Ramadan, the holy month when Muslims fast from dawn to dusk, begins this week, but for Linda Ali and her husband, Ousman, it doesn't necessarily mean less time in the kitchen.
For them and many other Muslims, Ramadan can mean a month of potluck dinners as families and friends gather at sunset to break the daily fast. At the St. Petersburg Islamic Center, families take turns to provide the evening Ramadan meal or iftar. Sometimes, it's a potluck of the community's diverse cultures.
Ali, who immigrated from Trinidad, can be counted on to contribute roti — a flatbread — and goat curry. Her husband's specialty is Cantonese-style chow mein.
Ayesha Sookdeo, 62, from Guyana, might take chicken curry, spinach and dhal — a split pea dish — and rice for the communal meal.
With four young sons, Fatima Maloui, 34, mostly breaks the fast at home. On Friday and Saturday evenings, though, she and her family head out with their potluck dishes to the mosque.
During Ramadan, Maloui, who's from Morocco, makes traditional foods like harira, a tomato-based Moroccan soup, sllo, a dessert made of browned flour, toasted almonds, honey and sesame seeds and shebakia, a type of cookie with sesame seeds.
Maloui said she believes she actually spends less time in the kitchen during Ramadan. That's because she prepares breakfast and dinner together in the evenings and simply reheats the before-dawn meal the next day.
But Ramadan breakfasts can be a challenge, said Bahiyyah Sadiki, 57, a science teacher at Gibbs High School. She particularly remembers when she and her husband had 15 children — her six and his nine — in their household.
Even now, with only one child at home, "You are up cooking around 4, 5:30 in the morning, easily.
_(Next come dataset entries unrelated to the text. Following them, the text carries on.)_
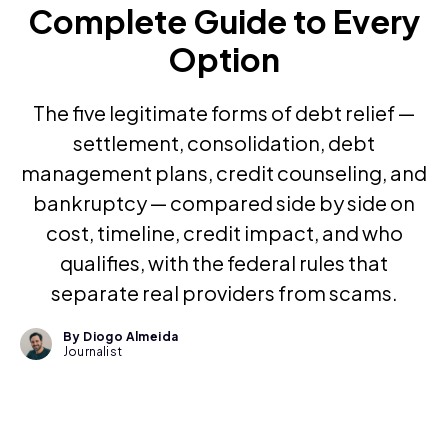
Complete Guide to Every
Option
The five legitimate forms of debt relief —
settlement, consolidation, debt
management plans, credit counseling, and
bankruptcy — compared side by side on
cost, timeline, credit impact, and who
qualifies, with the federal rules that
separate real providers from scams.
By Diogo Almeida
Journalist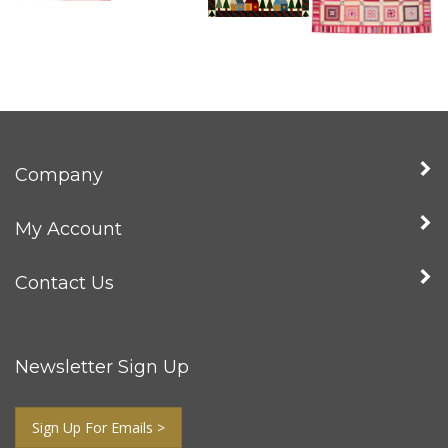
Company
My Account
Contact Us
Newsletter Sign Up
Sign Up For Emails >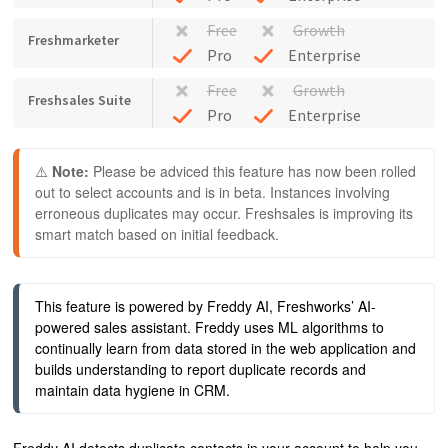
Free
Growth
Freshmarketer
Pro
Enterprise
Free
Growth
Freshsales Suite
Pro
Enterprise
⚠️ 
Note: 
Please be adviced this feature has now been rolled 
out to select accounts and is in beta. Instances involving 
erroneous duplicates may occur. Freshsales is improving its 
smart match based on initial feedback. 
This feature is powered by Freddy AI, Freshworks’ AI-
powered sales assistant. Freddy uses ML algorithms to 
continually learn from data stored in the web application and 
builds understanding to report duplicate records and 
maintain data hygiene in CRM.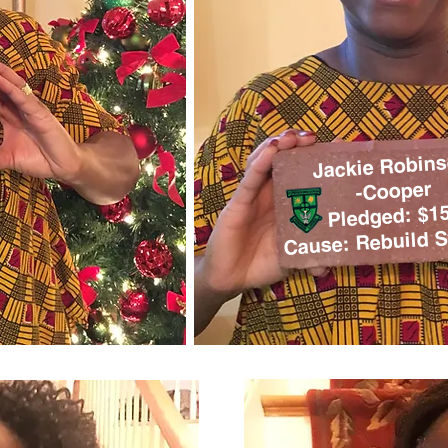
Jackie Robin
-Cooper
Pledged: $1
Cause: Rebuild S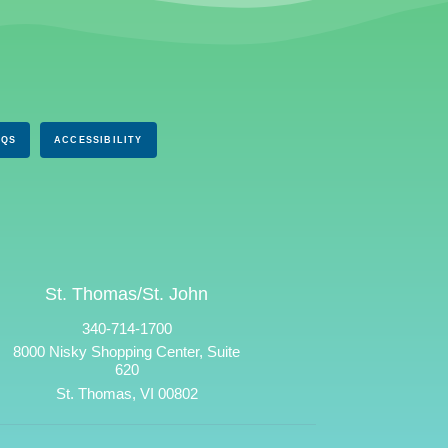
AQS
ACCESSIBILITY
St. Thomas/St. John
340-714-1700
8000 Nisky Shopping Center, Suite
620
St. Thomas, VI 00802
I guess that's why they call it the month of discipline,'' she said.
People are intentional about what they eat to face a day of fasting.
"The men always want something kind of heavy — pancakes, eggs, grits, some kind of breakfast sausage,'' said Sadiki, an African-American who converted to Islam in 1979 while working on her master's at Florida State University. "I, on the other hand, I can't eat early in the morning. I might have yogurt with some kind of granola mixed in,'' she said.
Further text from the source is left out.